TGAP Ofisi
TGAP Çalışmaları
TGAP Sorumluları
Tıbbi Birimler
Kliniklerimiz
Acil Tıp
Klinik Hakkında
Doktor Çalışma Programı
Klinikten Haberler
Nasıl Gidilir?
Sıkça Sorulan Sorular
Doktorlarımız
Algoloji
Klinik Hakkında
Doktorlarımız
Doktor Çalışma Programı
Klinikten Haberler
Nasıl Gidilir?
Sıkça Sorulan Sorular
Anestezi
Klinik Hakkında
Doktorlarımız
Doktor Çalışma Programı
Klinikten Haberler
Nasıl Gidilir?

WHAT THE EXERCISE ASKS: Where in the records does the string "TGAP" appear? Copy every line that has it.

ANSWER TO THE PROBLEM:
TGAP Ofisi
TGAP Çalışmaları
TGAP Sorumluları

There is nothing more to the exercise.